2) Do you mean hooklength? I go for around 2' (more like 3' on the Severn) and shorten up if missing bites, lengthen it if not getting bites as a general rule.
3) It will work with a bomb, but as you say you've got to feed it right, and I'd use a stop too. I use a snap link swivel so can change from feeder to bomb should I wish.

As I say, other people will give more enlightened answers than me hopefully.

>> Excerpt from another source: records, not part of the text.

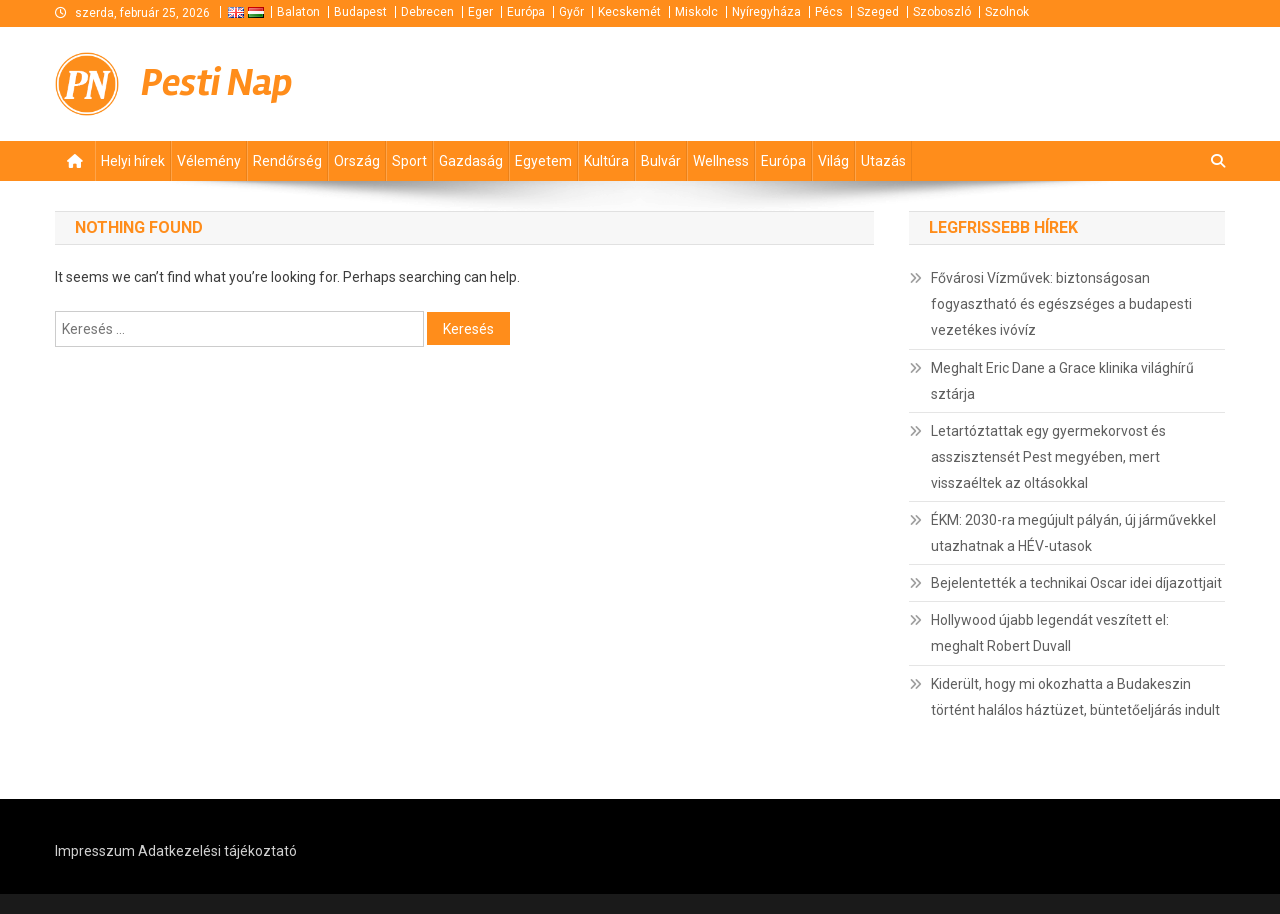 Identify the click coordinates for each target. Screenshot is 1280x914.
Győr (571, 12)
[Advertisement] (985, 81)
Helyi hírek (133, 161)
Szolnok (1007, 12)
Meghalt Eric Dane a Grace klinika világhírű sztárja (1062, 381)
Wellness (721, 161)
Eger (480, 12)
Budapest (360, 12)
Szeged (878, 12)
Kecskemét (629, 12)
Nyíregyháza (766, 12)
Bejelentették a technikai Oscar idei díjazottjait (1076, 583)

I have found the bow method works less well unless I have everything balanced in the set up, so it doesn't work as well when I fish with my 1.75lb Barbel rods as the bow does not put a bend in the tip so much and I haven't been setting the feeder up in the same way with a stop above it.

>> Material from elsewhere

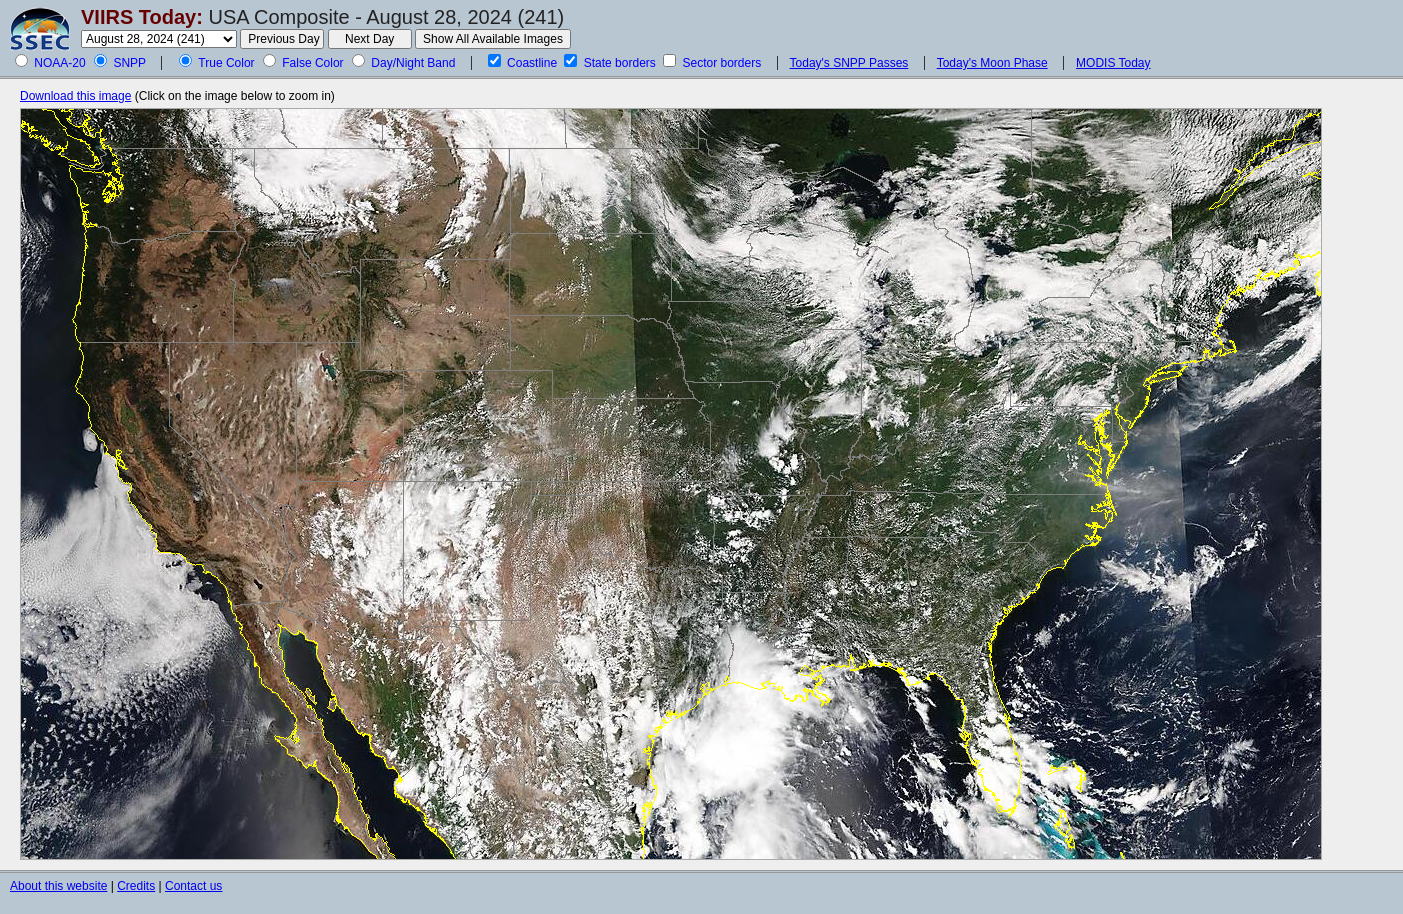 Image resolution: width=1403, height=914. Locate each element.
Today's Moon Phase (992, 63)
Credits (136, 886)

Other people will answer much better than me, as I've only just got to grips with it myself, but it was a revelation to me.

On a 'fast' flowing river like the Severn, I fish with a visibly slack line, as in... you can see the bow before it enters the water. It still puts a bend in the suitably rated quiver tip.

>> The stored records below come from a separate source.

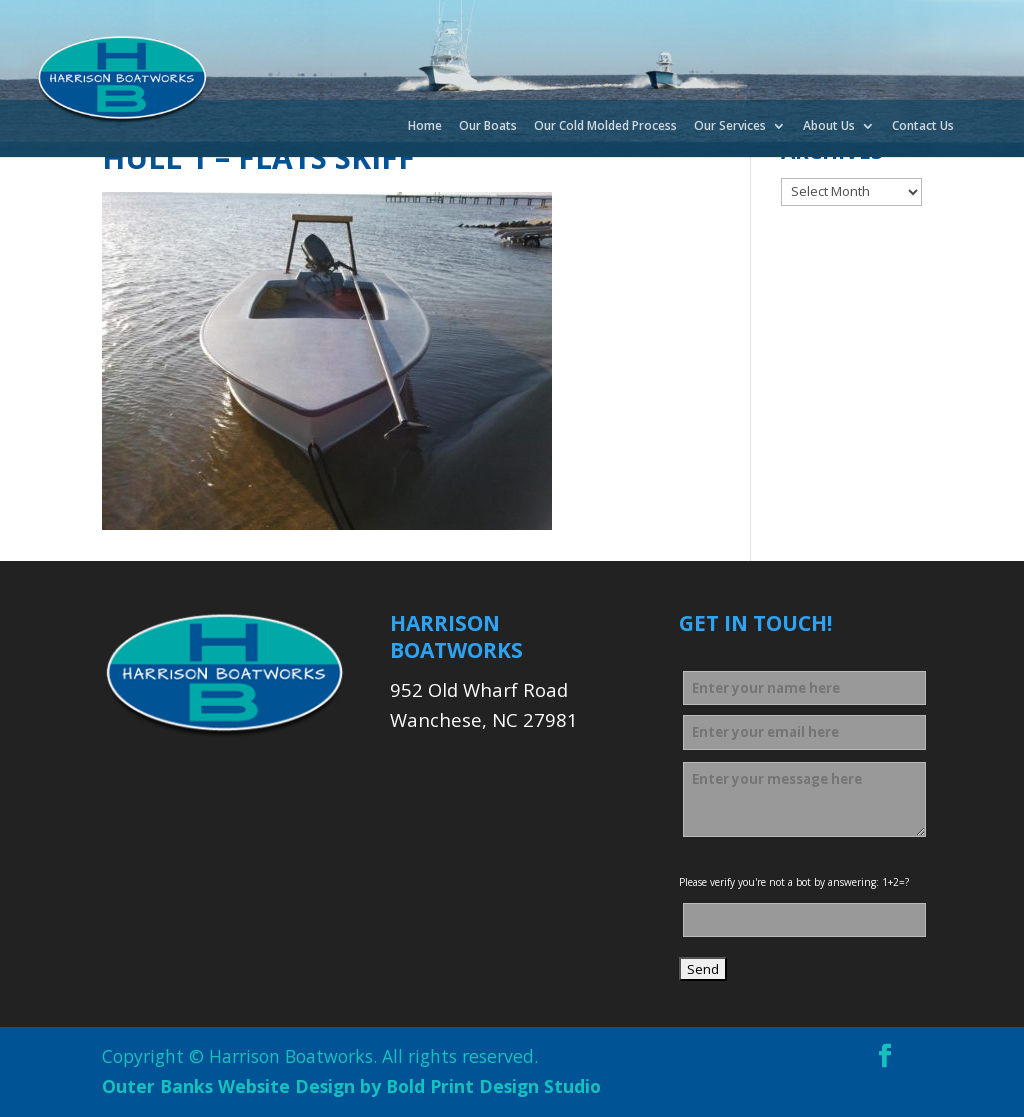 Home (425, 127)
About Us (829, 127)
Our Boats (488, 127)
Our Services (730, 127)
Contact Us (923, 127)
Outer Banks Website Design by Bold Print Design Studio (351, 1086)
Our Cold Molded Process (605, 127) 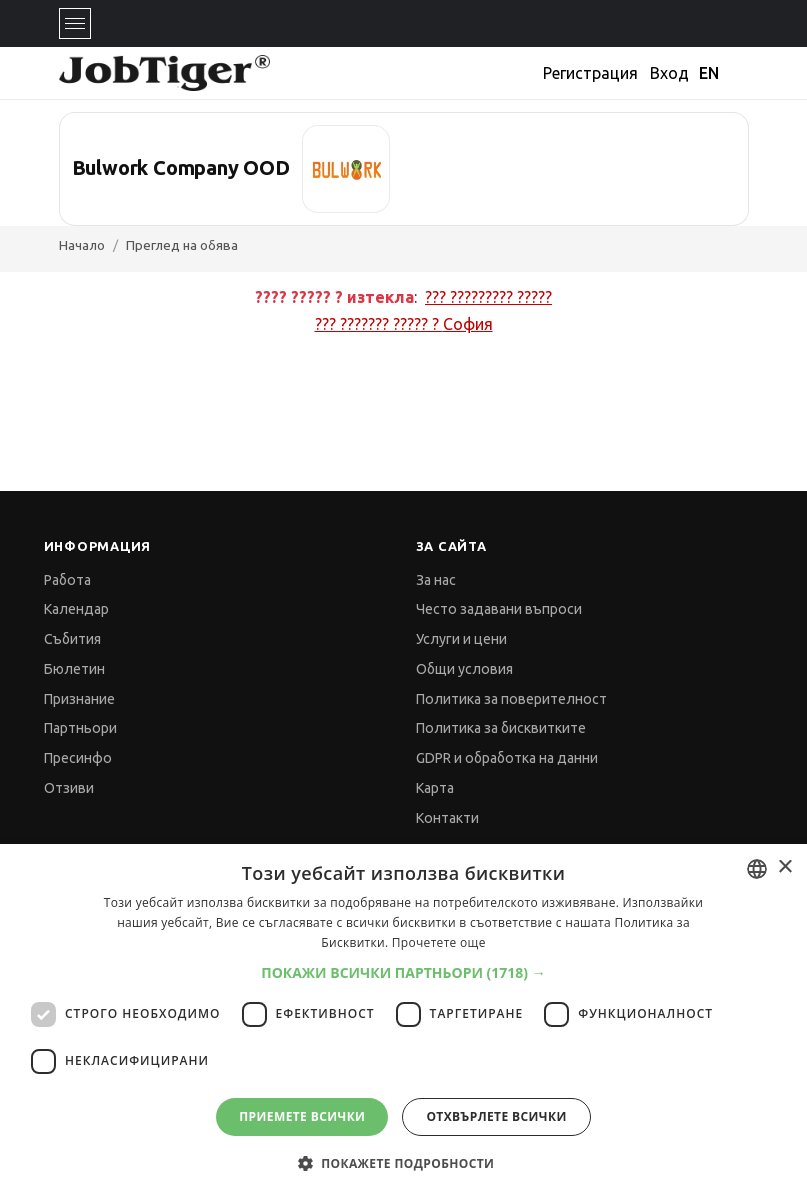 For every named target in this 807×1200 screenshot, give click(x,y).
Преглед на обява (182, 245)
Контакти (447, 818)
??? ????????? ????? (488, 297)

Your questions are basically things I've wondered about myself

1) The stop above the feeder seems to help for me, you could probably fish without it, but I imagine this helps to dislodge the feeder on the bite, giving you a drop back bite.
2) Do you mean hooklength? I go for around 2' (more like 3' on the Severn) and shorten up if missing bites, lengthen it if not getting bites as a general rule.
3) It will work with a bomb, but as you say you've got to feed it right, and I'd use a stop too. I use a snap link swivel so can change from feeder to bomb should I wish.

As I say, other people will give more enlightened answers than me hopefully. I have found the bow method works less well unless I have everything balanced in the set up, so it doesn't work as well when I fish with my 1.75lb Barbel rods as the bow does not put a bend in the tip so much and I haven't been setting the feeder up in the same way with a stop above it.
Thank you for the reply. (y)
Regarding the length of line between the ledger stop and the hook, I mean to include the actual hooklength and any main line above it but below the stop. In the 1960s and 70s some hooks to nylon had a 'yard bottom'. I used to put the stop just above the yard bottom of the hooklength, which we then called the tail.
Most of my hooklengths that I tie today are either 12 or 6 inches, so to leave 2 feet between the ledger stop and the hook, I would need to position it about 1 foot up the mainline?
The Nene isn't fast flowing unless in flood, however it moves along at a steady walking pace after some decent rain.
 

Zerkalo

Regular member
Site Supporter
Joined
Jul 4, 2019
Messages
15,960
Thanks for replying, Alex. I basically wish I'd listened to advice and fished the bow earlier, but fishing with almost 'bolt rigs' for Barbel, I was still getting 'pull' bites more often than not. It was when I tried fishing a lighter Black Cap maggot feeder with the 'stops' rig, and on a lighter feeder rod that it finally clicked for me.

I've no real experience of feeder fishing on slower moving waters, but what impressed me about 'the bow', was that you can still see rattles on the tip from small fish, then a proper bite will be a pull followed by a drop back and 9 times out of 10 a fish will be on. I'd reckon though if there are too many and too small fish you will still be likely to get a lot of un-hittable bites, but this way you know that when the tip drops back a fish should be on.

I tie my hooklengths on the bank these days so can easily choose the length on the day.